_WORK INSTRUCTIONS_: Repeat exactly the lines of the entries below from the one with "responsabilitate și iubire. Anumite" through the one with "siyah incirinde hasat", both ends included, and nothing else.

_EXCERPTED DATA_:
__________

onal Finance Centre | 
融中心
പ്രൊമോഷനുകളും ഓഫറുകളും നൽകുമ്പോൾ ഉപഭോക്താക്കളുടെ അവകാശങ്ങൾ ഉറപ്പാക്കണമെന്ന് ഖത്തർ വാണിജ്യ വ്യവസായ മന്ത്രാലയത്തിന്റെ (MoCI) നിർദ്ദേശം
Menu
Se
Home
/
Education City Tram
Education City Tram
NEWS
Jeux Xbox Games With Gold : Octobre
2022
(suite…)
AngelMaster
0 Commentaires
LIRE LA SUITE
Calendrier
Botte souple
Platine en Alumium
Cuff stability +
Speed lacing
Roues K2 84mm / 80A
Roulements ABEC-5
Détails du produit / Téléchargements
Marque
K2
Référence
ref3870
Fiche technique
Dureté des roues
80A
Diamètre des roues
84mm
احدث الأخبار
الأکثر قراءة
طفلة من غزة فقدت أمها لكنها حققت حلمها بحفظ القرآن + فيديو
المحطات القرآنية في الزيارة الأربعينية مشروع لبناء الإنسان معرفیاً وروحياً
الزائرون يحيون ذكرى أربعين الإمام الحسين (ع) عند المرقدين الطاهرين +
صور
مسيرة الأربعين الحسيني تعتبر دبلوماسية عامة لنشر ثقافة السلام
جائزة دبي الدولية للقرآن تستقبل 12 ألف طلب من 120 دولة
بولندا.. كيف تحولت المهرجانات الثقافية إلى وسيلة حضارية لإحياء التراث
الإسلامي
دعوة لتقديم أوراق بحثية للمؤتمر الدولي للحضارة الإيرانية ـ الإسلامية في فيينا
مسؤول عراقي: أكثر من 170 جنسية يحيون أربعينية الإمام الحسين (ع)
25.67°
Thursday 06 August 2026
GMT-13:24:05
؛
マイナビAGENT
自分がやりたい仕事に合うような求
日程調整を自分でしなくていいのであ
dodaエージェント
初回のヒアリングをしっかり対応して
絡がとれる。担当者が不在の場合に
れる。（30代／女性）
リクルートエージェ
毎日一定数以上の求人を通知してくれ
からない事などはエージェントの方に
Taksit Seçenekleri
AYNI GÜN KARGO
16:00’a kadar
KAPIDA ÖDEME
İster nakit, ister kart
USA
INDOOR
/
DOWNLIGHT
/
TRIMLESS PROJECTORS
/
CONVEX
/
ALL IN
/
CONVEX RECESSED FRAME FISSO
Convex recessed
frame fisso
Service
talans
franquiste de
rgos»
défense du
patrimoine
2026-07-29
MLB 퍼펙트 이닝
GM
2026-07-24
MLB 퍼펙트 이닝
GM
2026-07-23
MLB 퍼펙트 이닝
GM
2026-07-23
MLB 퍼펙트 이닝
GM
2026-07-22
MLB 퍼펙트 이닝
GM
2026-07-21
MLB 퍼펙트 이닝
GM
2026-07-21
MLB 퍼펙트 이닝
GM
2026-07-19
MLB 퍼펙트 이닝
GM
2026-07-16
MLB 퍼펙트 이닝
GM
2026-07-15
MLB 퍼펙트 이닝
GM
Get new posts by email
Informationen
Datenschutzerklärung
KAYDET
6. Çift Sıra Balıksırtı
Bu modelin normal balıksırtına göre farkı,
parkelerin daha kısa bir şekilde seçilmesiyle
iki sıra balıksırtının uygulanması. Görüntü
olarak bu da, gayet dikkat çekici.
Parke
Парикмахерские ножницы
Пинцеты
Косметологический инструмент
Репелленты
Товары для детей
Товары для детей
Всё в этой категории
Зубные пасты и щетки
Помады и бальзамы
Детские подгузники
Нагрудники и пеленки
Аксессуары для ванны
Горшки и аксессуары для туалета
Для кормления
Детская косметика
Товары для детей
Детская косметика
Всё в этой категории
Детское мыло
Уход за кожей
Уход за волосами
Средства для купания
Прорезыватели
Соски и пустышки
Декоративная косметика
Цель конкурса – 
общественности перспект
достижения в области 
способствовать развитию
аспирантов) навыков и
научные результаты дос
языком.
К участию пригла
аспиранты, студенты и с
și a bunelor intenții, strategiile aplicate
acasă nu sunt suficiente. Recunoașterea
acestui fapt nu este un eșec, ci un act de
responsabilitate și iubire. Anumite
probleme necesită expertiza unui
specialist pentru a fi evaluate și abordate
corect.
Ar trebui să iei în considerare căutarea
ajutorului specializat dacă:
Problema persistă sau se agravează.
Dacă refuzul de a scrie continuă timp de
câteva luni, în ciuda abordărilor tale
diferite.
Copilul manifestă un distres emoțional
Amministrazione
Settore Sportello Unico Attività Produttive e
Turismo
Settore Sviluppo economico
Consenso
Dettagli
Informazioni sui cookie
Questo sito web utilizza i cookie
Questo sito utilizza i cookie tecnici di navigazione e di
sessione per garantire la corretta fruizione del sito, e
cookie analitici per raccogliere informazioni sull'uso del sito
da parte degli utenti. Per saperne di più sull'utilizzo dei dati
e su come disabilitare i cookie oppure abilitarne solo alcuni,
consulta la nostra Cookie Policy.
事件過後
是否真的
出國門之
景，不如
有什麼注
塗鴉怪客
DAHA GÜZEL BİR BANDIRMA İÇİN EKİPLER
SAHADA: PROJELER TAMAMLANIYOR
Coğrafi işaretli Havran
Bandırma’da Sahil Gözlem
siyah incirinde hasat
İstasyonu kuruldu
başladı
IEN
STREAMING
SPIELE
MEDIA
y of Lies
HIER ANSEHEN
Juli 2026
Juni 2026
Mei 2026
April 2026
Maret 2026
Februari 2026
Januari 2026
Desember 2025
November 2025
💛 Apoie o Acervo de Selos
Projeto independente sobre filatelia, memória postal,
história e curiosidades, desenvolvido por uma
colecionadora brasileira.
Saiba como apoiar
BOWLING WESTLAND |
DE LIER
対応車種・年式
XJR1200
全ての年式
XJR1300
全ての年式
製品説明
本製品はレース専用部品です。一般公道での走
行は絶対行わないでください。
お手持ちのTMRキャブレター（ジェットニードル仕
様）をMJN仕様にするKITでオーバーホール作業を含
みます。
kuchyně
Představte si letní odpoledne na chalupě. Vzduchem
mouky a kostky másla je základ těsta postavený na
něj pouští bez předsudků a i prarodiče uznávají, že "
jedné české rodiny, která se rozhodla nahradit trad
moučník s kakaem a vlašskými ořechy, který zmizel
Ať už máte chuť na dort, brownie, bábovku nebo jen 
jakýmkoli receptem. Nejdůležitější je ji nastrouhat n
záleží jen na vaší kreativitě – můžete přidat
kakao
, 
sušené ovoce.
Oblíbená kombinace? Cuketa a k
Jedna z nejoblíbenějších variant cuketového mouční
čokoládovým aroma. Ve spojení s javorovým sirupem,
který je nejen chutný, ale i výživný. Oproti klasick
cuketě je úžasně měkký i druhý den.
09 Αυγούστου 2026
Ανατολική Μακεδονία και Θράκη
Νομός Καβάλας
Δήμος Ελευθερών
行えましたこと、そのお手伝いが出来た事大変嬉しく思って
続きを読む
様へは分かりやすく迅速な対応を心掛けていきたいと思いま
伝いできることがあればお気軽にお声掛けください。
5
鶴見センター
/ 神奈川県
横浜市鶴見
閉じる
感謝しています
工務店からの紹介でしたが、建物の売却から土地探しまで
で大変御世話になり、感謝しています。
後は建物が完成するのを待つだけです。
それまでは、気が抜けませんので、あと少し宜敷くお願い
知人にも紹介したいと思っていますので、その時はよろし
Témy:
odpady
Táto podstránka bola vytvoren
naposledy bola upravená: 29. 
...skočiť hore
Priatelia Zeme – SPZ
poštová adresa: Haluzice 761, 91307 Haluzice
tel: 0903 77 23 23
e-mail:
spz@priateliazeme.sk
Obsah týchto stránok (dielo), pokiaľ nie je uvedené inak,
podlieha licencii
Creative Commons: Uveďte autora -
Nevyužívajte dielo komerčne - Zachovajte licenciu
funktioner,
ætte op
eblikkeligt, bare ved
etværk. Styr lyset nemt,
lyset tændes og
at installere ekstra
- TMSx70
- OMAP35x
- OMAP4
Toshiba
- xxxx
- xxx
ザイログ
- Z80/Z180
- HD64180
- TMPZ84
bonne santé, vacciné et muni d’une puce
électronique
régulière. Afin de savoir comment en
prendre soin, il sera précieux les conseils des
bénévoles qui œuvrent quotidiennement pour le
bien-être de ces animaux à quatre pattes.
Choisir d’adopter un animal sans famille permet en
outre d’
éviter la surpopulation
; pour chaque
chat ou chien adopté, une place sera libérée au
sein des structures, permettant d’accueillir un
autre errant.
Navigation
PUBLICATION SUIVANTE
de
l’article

__________

_REPLY_:
responsabilitate și iubire. Anumite
probleme necesită expertiza unui
specialist pentru a fi evaluate și abordate
corect.
Ar trebui să iei în considerare căutarea
ajutorului specializat dacă:
Problema persistă sau se agravează.
Dacă refuzul de a scrie continuă timp de
câteva luni, în ciuda abordărilor tale
diferite.
Copilul manifestă un distres emoțional
Amministrazione
Settore Sportello Unico Attività Produttive e
Turismo
Settore Sviluppo economico
Consenso
Dettagli
Informazioni sui cookie
Questo sito web utilizza i cookie
Questo sito utilizza i cookie tecnici di navigazione e di
sessione per garantire la corretta fruizione del sito, e
cookie analitici per raccogliere informazioni sull'uso del sito
da parte degli utenti. Per saperne di più sull'utilizzo dei dati
e su come disabilitare i cookie oppure abilitarne solo alcuni,
consulta la nostra Cookie Policy.
事件過後
是否真的
出國門之
景，不如
有什麼注
塗鴉怪客
DAHA GÜZEL BİR BANDIRMA İÇİN EKİPLER
SAHADA: PROJELER TAMAMLANIYOR
Coğrafi işaretli Havran
Bandırma’da Sahil Gözlem
siyah incirinde hasat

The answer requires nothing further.